It was alright but I've seen them play better.  The location was a total disaster to get to and from on the "special" Dublin buses so ended up missing the support bands.

The set list was good, with only one new song and they finished up with Last Caress, So What and Seek & Destroy.  I would have loved if they played Motorbreath though.  It was a good gig but it didn't really excite me.

I'm never going to Marlay park again though.


----------



## elefantfresh (25 Aug 2008)

Theres been some great bands in Marley this last few weeks - Muse, Metallica, Bloc Party - i'd love to plod along but that outside lark, praying it wont rain does my head in


----------



## Betsy Og (1 May 2009)

Anyone make it to AC/DC recently?

Maiden were in digital cinemas (only Dungarvan, Swords & Dundrum in Ireland) about a week ago with Flight 666 world tour documentary.
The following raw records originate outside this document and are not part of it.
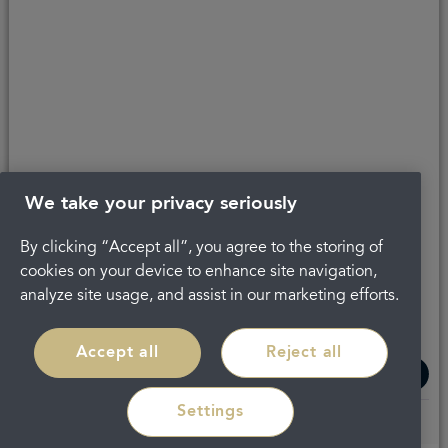
Get in touch
About Portman
Privacy Policy
Terms and conditions
Complaints
Careers
Legal
We take your privacy seriously
By clicking “Accept all”, you agree to the storing of
cookies on your device to enhance site navigation,
analyze site usage, and assist in our marketing efforts.
Accept all
Reject all
Settings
Its coming out on blu-ray DVD in May/June.


----------



## Caveat (1 May 2009)

My mate went Betsy and said to my surprise (and even a little to his surprise) that they were excellent.  Great sound and generally good song choices.  

Apparently nothing at all from _Powerage_ though which would have disappointed me - had I bothered going that is.


----------



## newyork (4 May 2009)

Ac/DC awsome


----------



## Cahir (6 May 2009)

I was at AC/DC and it was amazing.  The crowd were great, the stage looked fantastic and the songs were perfect as expected   I wish all gigs were that good.


----------